Search code examples
parsingabstract-syntax-treesemantic-analysis

Is it common to have two semantic analysis phases within compiler construction?


I've been studying the grammar and AST nodes for various languages with AST explorer. With python, I've noticed that some form of semantic analysis is taking place during the parsing process. E.g.

x = 2
x = 2

Yields the following AST consisting of a VariableDeclaration node and ExpressionStatement node.

Python AST

So when the first x = 2 line is parsed, it checks a symbol table for the existence of x and then registers it and produces a VariableDeclaration node. Then when the second x = 2 line is parsed, it finds that x is already defined and produces a ExpressionStatement node.

However when I attempt to use the following semantically incorrect code:

2 + "string"

It accepts the code, and produces a ExpressionStatement node - even though it is semantically incorrect i.e. int + string, and rightly so produces an error when I attempt to execute it with a python interpreter.

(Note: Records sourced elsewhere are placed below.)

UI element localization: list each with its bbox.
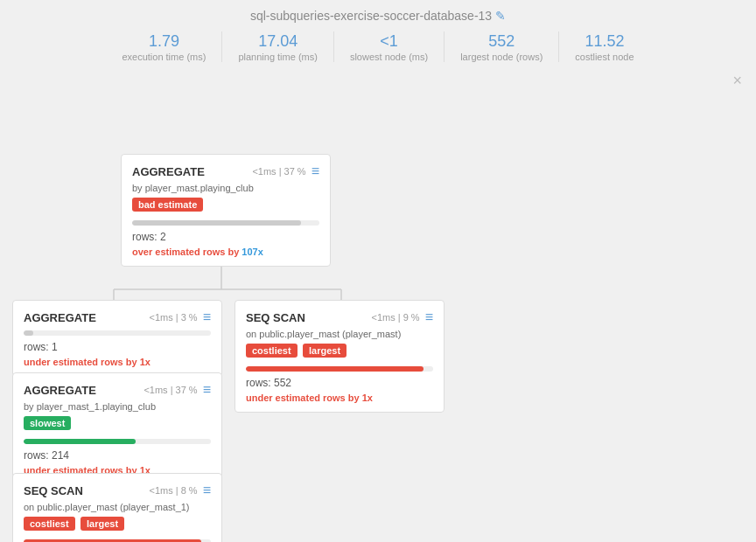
stat-execution-time-label: execution time (ms) — [122, 52, 206, 62]
stat-execution-time: 1.79 execution time (ms) — [106, 31, 222, 62]
canvas-area: AGGREGATE <1ms | 37 % ≡ by player_mast.p… — [0, 71, 756, 534]
stat-costliest-node: 11.52 costliest node — [559, 31, 649, 62]
node-seq-scan-left-subtitle: on public.player_mast (player_mast_1) — [24, 502, 211, 512]
progress-fill — [246, 366, 424, 372]
stat-largest-node: 552 largest node (rows) — [444, 31, 559, 62]
node-aggregate-mid-rows: rows: 214 — [24, 449, 211, 462]
stat-slowest-node-label: slowest node (ms) — [350, 52, 428, 62]
stat-slowest-node: <1 slowest node (ms) — [334, 31, 444, 62]
edit-icon[interactable]: ✎ — [495, 9, 506, 23]
stats-bar: 1.79 execution time (ms) 17.04 planning … — [0, 28, 756, 71]
node-aggregate-mid-header: AGGREGATE <1ms | 37 % ≡ — [24, 382, 211, 398]
stat-largest-node-value: 552 — [460, 31, 542, 52]
node-aggregate-left-stats: <1ms | 3 % — [150, 312, 198, 323]
header: sql-subqueries-exercise-soccer-database-… — [0, 0, 756, 28]
node-seq-scan-right-estimate: under estimated rows by 1x — [246, 393, 433, 403]
node-seq-scan-right-header: SEQ SCAN <1ms | 9 % ≡ — [246, 309, 433, 325]
node-seq-scan-right[interactable]: SEQ SCAN <1ms | 9 % ≡ on public.player_m… — [234, 300, 444, 413]
node-aggregate-top-estimate: over estimated rows by 107x — [132, 247, 319, 257]
node-seq-scan-right-progress — [246, 366, 433, 372]
node-seq-scan-left-stats: <1ms | 8 % — [150, 485, 198, 496]
node-aggregate-left[interactable]: AGGREGATE <1ms | 3 % ≡ rows: 1 under est… — [12, 300, 222, 377]
progress-fill — [24, 330, 33, 336]
node-aggregate-left-estimate: under estimated rows by 1x — [24, 357, 211, 367]
main-container: sql-subqueries-exercise-soccer-database-… — [0, 0, 756, 542]
node-aggregate-mid[interactable]: AGGREGATE <1ms | 37 % ≡ by player_mast_1… — [12, 372, 222, 485]
node-seq-scan-right-title: SEQ SCAN — [246, 311, 305, 324]
node-aggregate-mid-badge: slowest — [24, 416, 71, 430]
stat-costliest-node-value: 11.52 — [575, 31, 634, 52]
stat-planning-time-value: 17.04 — [238, 31, 317, 52]
node-seq-scan-left-badge2: largest — [80, 517, 124, 531]
node-seq-scan-right-badge1: costliest — [246, 344, 298, 358]
db-icon-top: ≡ — [312, 163, 319, 179]
db-icon-seq-right: ≡ — [425, 309, 433, 325]
node-aggregate-top[interactable]: AGGREGATE <1ms | 37 % ≡ by player_mast.p… — [121, 154, 331, 267]
progress-fill — [132, 220, 301, 226]
node-seq-scan-right-badge2: largest — [303, 344, 346, 358]
node-aggregate-mid-progress — [24, 439, 211, 444]
node-aggregate-top-rows: rows: 2 — [132, 231, 319, 243]
stat-slowest-node-value: <1 — [350, 31, 428, 52]
stat-costliest-node-label: costliest node — [575, 52, 634, 62]
node-seq-scan-left-header: SEQ SCAN <1ms | 8 % ≡ — [24, 483, 211, 498]
stat-largest-node-label: largest node (rows) — [460, 52, 542, 62]
progress-fill — [24, 439, 136, 444]
node-aggregate-left-header: AGGREGATE <1ms | 3 % ≡ — [24, 309, 211, 325]
node-aggregate-left-rows: rows: 1 — [24, 341, 211, 353]
page-title: sql-subqueries-exercise-soccer-database-… — [250, 9, 492, 23]
stat-planning-time: 17.04 planning time (ms) — [222, 31, 333, 62]
node-aggregate-top-header: AGGREGATE <1ms | 37 % ≡ — [132, 163, 319, 179]
node-seq-scan-left[interactable]: SEQ SCAN <1ms | 8 % ≡ on public.player_m… — [12, 473, 222, 542]
stat-planning-time-label: planning time (ms) — [238, 52, 317, 62]
node-aggregate-left-title: AGGREGATE — [24, 311, 96, 324]
node-aggregate-mid-stats: <1ms | 37 % — [144, 385, 197, 395]
node-aggregate-mid-subtitle: by player_mast_1.playing_club — [24, 401, 211, 412]
node-aggregate-left-progress — [24, 330, 211, 336]
db-icon-seq-left: ≡ — [203, 483, 211, 498]
node-seq-scan-left-title: SEQ SCAN — [24, 484, 83, 497]
node-aggregate-top-badge: bad estimate — [132, 198, 203, 212]
node-aggregate-top-progress — [132, 220, 319, 226]
node-seq-scan-right-rows: rows: 552 — [246, 377, 433, 389]
db-icon-mid: ≡ — [203, 382, 211, 398]
node-seq-scan-right-stats: <1ms | 9 % — [372, 312, 420, 323]
node-seq-scan-left-badge1: costliest — [24, 517, 75, 531]
node-seq-scan-right-subtitle: on public.player_mast (player_mast) — [246, 329, 433, 339]
node-aggregate-top-stats: <1ms | 37 % — [252, 166, 305, 177]
node-aggregate-top-subtitle: by player_mast.playing_club — [132, 183, 319, 193]
node-aggregate-top-title: AGGREGATE — [132, 165, 205, 178]
node-aggregate-mid-title: AGGREGATE — [24, 384, 96, 397]
stat-execution-time-value: 1.79 — [122, 31, 206, 52]
db-icon-left: ≡ — [203, 309, 211, 325]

This suggests to me that semantic analysis takes place twice: once during the parsing process and once again while traversing the complete AST. Is this assumption correct? If so why is this the case? Wouldn't it be more simple to do the entire semantic analysis phase during parsing instead of splitting it up?


Solution

  • The semantic error in the statement 2 + "string" is not detected in any semantic pass whatsoever. It is a runtime error and it is reported when you attempt to execute the statement. If the statement is never executed, no error is reported, as you can see by executing the script

        if False:
            2 + "string"
        print("All good!")
    

    Resolving the first use of a global variable as a declaration is more of an optimisation than anything else, and it is common for compilers to execute multiple optimisation passes.

    There is always a temptation to try to combine these multiple passes but it is a false economy: walking an AST is relatively low overhead, and code is much clearer and more maintainable when it only attempts to do one thing. Intertwining two unrelated optimization heuristics is poor design, just as is intertwining any set of unrelated procedures.